Tout petit, son père l'a mis sur un vélo, bien qu'il soit atteint du "syndrome de Little" qui lui donnait une démarche chaloupée, penché en avant sur la pointe des pieds, genoux fléchis vers l'intérieur. Scolarisé en milieu ordinaire jusqu'au collège, il se souvient des railleries des autres enfants et de ses résultats scolaires en chute libre.

A l'adolescence, plusieurs lourdes opérations destinées à corriger sa posture entraînent son passage en établissement spécialisé, ce qu'il vit comme un énorme soulagement. "J'ai pu commencer à découvrir qui j'étais, faire du sport, +exister+", écrit-il.
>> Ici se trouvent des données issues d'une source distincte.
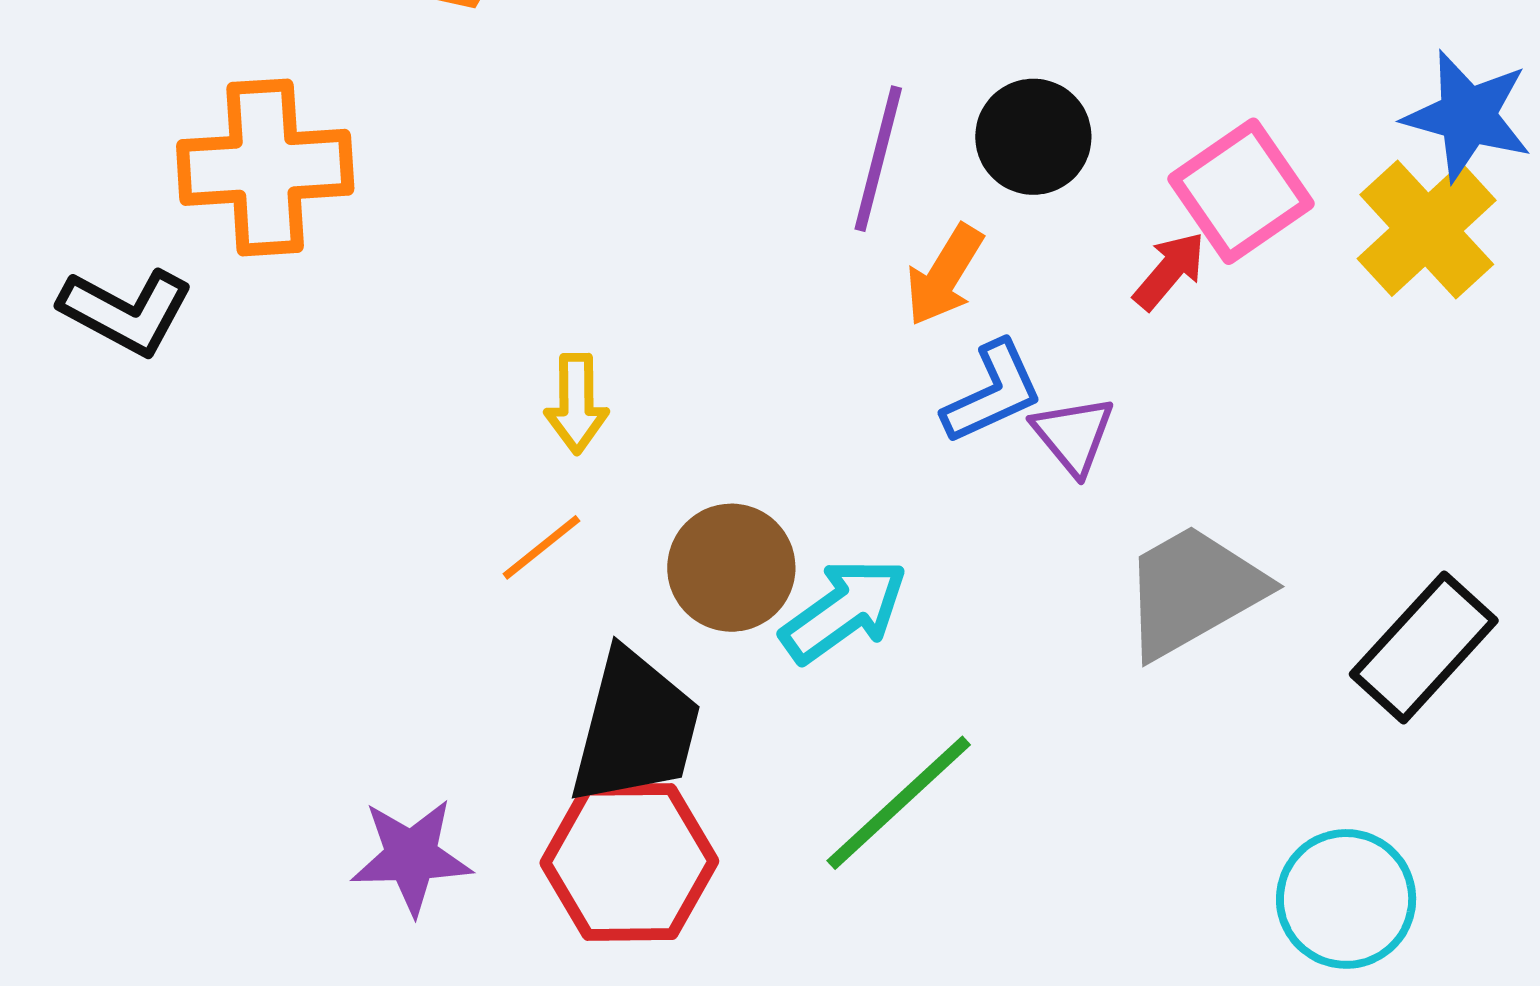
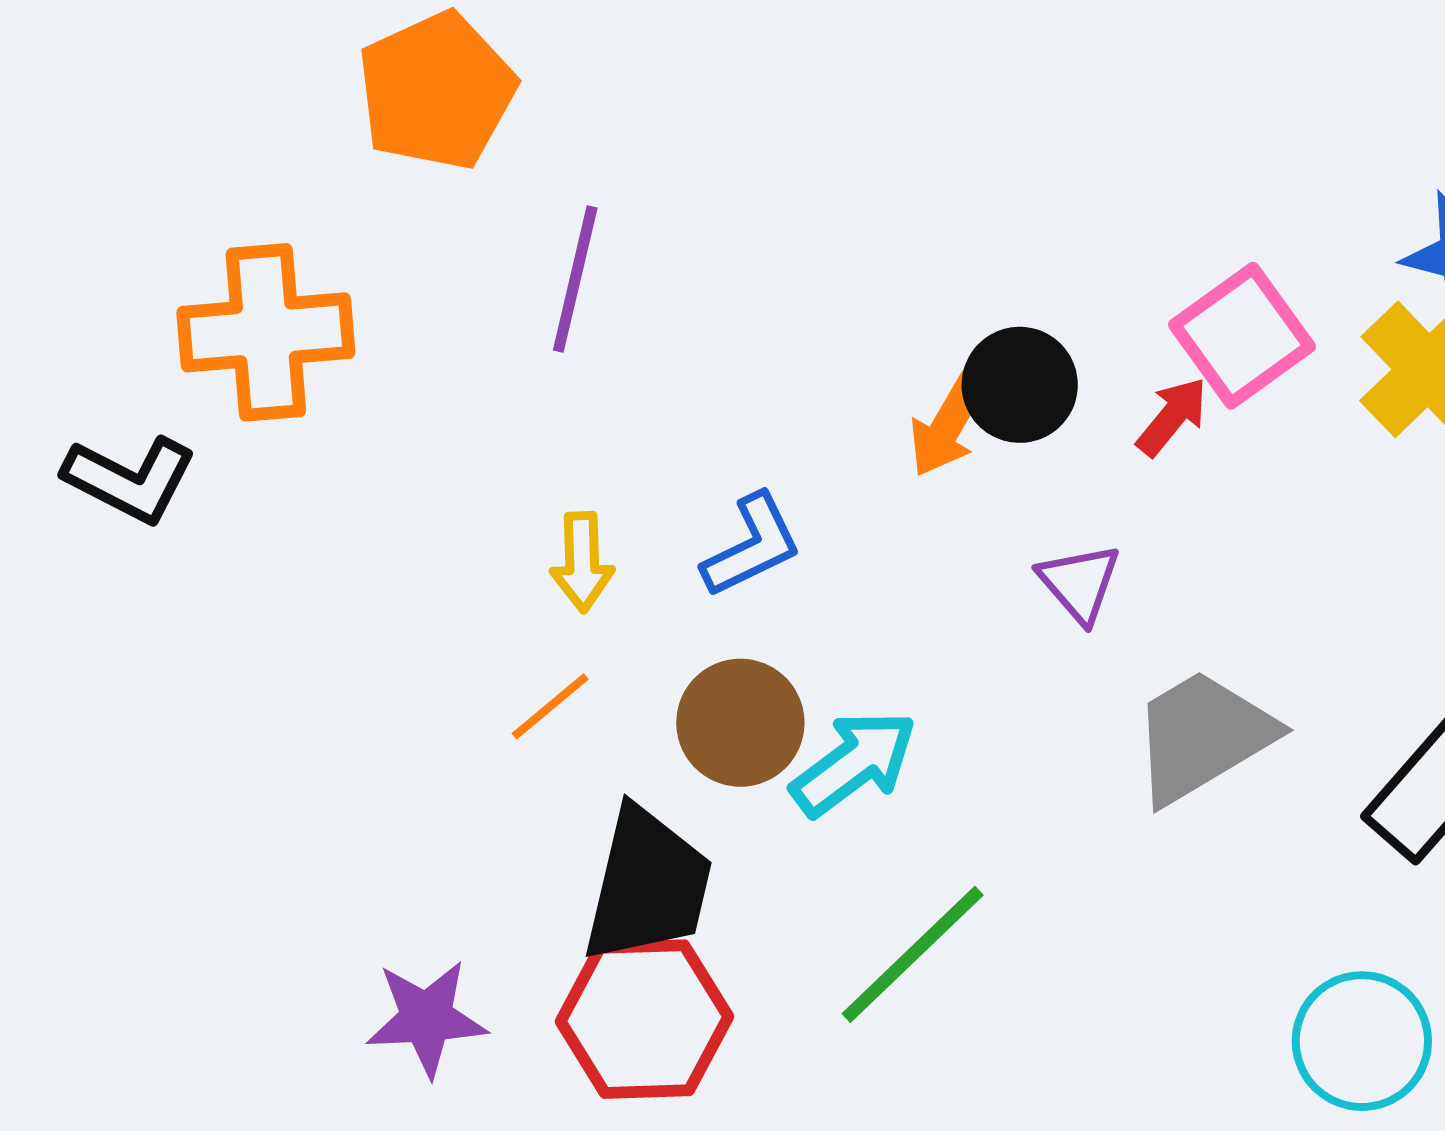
black circle: (1033, 137) -> (1020, 385), moved
purple line: (878, 159) -> (575, 279), moved
blue L-shape: (993, 392) -> (752, 546), moved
"Après un bac techno et un BTS, je suis rentré au monastère. Je voulais être ermite", dit-il dans un entretien à l'AFP. Mais il change d'avis et intègre une école supérieure de commerce où, avec un ami "valide", le projet de voyage à vélo commence à mûrir.

Le "déclic" sera une déception sentimentale. "Je devais me fiancer avec une fille, ses parents n'ont pas accepté à cause de mon handicap. Il fallait que je me prouve quelque chose".

Le 1er avril 2003, les deux amis prennent l'avion pour Santiago du Chili. Au programme, 7.000 kilomètres en sept mois dans les Amériques, la plupart du temps à vélo, avec quelques tronçons en autocar.

Rouler sur les pistes de l'Altiplano en Bolivie lui a laissé les souvenirs les plus forts. "A 4.000 mètres, tu dors dehors, il fait -20 degrés. La Bolivie a été le plus dur mais c'est là que quelque chose s'est passé en moi".Malgré les crampes, les chutes, la fatigue.

Un voyage intérieur

"Le handicap brise les barrières. Je pose le vélo, je me casse la figure. Des gens me disaient: +je suis père de famille, mon fils est comme toi+. On se retrouvait invités partout".

Car "le but des voyages, c'est les rencontres". Comme avec Ana Alfaro, née épileptique dans un bidonville au Chili, aujourd'hui guérie et qui a créé un petit atelier de couture grâce au micro-crédit.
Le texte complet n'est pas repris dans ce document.